WHAT TO PRODUCE:
Please give back, word for word, only the lines starting at the one containing "プライバシーポリシー (777, 1747)" and ending at the one containing "Listado de jugadores (295, 1050)" within the material below.

SUPPLIED DATA:
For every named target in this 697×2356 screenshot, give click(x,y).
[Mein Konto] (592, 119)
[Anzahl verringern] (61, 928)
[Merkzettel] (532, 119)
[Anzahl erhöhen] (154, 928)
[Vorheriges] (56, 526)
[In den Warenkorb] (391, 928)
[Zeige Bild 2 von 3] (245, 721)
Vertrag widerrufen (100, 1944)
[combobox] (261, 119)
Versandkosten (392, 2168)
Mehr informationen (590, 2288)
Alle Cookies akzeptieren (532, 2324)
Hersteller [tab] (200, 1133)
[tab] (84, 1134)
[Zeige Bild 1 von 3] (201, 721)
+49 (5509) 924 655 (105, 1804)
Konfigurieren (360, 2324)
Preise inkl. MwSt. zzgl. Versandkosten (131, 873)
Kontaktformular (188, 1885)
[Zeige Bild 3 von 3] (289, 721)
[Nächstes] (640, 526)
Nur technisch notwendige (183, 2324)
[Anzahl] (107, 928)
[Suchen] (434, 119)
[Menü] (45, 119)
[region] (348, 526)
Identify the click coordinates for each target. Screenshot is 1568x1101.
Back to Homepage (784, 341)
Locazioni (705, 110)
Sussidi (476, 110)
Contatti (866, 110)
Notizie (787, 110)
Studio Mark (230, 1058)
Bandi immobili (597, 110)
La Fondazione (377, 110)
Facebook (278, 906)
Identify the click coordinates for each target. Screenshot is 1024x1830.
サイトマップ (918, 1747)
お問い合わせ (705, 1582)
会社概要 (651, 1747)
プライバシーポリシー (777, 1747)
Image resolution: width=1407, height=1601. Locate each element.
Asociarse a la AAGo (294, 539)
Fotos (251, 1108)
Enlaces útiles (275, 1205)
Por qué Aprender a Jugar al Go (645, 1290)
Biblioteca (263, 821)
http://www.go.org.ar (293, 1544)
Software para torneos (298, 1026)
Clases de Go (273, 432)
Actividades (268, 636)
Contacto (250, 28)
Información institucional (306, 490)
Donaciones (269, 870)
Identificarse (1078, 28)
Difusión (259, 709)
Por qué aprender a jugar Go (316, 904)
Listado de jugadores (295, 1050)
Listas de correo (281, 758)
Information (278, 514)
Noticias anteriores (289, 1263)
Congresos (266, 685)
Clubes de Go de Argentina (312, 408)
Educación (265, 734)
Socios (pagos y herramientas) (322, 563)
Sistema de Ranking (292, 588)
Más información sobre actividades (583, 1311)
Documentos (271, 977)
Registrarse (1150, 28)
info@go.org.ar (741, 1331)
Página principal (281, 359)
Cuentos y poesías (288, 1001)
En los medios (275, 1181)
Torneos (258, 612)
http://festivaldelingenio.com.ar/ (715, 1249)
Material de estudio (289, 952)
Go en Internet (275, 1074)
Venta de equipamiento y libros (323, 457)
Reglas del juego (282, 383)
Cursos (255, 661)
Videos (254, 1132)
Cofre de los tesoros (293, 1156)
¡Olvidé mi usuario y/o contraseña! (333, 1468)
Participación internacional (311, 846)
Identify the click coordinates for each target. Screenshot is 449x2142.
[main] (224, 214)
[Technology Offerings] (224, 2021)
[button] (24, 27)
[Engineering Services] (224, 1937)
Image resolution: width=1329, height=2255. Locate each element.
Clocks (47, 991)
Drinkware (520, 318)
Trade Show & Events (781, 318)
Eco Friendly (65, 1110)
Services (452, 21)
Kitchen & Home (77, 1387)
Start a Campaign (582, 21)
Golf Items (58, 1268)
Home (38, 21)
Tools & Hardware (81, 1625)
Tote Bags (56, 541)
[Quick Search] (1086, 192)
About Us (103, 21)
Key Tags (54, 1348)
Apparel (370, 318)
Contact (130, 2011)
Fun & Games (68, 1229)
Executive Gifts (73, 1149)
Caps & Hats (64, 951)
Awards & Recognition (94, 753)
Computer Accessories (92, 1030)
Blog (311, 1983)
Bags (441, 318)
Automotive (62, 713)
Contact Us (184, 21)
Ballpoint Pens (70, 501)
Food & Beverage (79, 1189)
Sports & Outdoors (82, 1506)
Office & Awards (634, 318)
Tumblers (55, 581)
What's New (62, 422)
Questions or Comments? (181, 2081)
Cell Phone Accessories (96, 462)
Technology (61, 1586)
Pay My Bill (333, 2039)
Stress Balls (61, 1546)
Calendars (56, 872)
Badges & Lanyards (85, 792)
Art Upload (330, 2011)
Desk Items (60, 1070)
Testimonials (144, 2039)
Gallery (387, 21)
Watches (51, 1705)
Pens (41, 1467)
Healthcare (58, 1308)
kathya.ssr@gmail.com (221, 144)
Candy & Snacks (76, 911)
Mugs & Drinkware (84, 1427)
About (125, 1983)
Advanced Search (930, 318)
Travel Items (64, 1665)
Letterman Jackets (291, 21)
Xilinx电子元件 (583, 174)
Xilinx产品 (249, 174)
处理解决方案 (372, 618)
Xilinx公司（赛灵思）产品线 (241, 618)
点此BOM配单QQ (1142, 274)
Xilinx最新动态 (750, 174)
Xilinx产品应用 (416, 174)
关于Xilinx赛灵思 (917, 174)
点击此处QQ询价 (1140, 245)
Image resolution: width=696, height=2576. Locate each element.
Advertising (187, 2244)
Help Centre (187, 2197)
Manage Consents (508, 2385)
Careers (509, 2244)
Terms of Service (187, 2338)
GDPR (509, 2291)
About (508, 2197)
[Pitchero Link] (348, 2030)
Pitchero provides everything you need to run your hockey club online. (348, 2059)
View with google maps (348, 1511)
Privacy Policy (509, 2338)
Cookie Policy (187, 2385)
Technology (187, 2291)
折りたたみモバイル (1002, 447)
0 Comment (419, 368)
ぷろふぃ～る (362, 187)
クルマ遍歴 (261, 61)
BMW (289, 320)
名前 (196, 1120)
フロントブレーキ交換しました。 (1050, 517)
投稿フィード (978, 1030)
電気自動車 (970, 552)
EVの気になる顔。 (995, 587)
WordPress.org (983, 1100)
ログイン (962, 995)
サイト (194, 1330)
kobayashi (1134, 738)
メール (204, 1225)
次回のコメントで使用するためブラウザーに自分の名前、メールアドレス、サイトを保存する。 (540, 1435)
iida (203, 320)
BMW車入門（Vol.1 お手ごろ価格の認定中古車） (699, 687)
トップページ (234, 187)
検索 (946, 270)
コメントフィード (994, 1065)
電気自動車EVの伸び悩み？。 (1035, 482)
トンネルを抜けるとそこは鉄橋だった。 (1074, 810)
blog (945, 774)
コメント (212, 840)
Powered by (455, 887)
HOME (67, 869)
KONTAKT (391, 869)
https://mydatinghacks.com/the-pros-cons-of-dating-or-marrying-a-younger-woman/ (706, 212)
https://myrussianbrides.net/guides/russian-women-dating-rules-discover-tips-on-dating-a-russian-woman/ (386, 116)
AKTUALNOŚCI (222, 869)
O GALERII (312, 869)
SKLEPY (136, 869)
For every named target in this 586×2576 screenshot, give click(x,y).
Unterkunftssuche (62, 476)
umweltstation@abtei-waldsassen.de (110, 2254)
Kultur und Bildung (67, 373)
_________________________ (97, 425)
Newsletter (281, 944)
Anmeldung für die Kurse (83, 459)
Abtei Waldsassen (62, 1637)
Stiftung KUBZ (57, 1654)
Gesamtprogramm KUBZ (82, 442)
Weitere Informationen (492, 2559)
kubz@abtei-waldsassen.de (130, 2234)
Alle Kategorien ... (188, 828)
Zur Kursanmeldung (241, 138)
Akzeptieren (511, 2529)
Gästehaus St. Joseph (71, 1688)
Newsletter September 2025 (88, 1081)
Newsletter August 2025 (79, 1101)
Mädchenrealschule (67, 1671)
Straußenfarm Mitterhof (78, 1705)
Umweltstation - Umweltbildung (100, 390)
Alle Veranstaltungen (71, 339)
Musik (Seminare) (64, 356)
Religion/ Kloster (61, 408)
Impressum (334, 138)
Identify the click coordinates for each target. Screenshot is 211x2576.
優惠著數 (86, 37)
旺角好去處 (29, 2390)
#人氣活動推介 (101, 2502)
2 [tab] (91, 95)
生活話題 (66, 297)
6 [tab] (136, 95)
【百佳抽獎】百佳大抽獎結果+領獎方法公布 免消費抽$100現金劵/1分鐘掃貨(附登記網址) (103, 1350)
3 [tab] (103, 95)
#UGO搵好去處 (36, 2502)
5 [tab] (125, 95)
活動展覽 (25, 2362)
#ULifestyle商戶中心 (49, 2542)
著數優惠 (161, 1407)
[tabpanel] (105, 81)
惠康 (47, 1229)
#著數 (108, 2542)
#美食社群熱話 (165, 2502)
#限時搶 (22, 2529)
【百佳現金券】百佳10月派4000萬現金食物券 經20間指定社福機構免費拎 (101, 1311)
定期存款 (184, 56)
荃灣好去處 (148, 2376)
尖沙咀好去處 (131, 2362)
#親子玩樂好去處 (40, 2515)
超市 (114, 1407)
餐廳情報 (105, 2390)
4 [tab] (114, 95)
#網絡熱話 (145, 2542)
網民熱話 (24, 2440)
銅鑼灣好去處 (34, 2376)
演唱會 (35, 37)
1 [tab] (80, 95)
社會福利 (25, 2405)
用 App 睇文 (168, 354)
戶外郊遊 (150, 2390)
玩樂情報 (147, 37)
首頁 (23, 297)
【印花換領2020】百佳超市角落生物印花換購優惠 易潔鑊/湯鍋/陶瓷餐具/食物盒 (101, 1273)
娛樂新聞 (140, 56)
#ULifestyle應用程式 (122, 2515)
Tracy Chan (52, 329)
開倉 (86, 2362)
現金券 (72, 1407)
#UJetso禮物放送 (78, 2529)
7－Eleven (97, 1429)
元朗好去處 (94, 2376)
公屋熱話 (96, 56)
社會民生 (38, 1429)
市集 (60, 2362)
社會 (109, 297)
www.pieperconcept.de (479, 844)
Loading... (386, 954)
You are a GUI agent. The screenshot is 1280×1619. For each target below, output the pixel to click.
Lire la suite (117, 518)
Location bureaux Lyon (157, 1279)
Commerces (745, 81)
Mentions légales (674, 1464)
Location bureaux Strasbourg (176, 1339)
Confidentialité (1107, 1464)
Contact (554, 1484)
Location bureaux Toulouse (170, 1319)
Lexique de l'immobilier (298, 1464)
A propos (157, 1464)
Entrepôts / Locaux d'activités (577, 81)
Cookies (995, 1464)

RESULT BELOW:
プライバシーポリシー (777, 1747)
Image resolution: width=1407, height=1601. Locate each element.
Asociarse a la AAGo (294, 539)
Fotos (251, 1108)
Enlaces útiles (275, 1205)
Por qué Aprender a Jugar al Go (645, 1290)
Biblioteca (263, 821)
http://www.go.org.ar (293, 1544)
Software para torneos (298, 1026)
Clases de Go (273, 432)
Actividades (268, 636)
Contacto (250, 28)
Información institucional (306, 490)
Donaciones (269, 870)
Identificarse (1078, 28)
Difusión (259, 709)
Por qué aprender a jugar Go (316, 904)
Listado de jugadores (295, 1050)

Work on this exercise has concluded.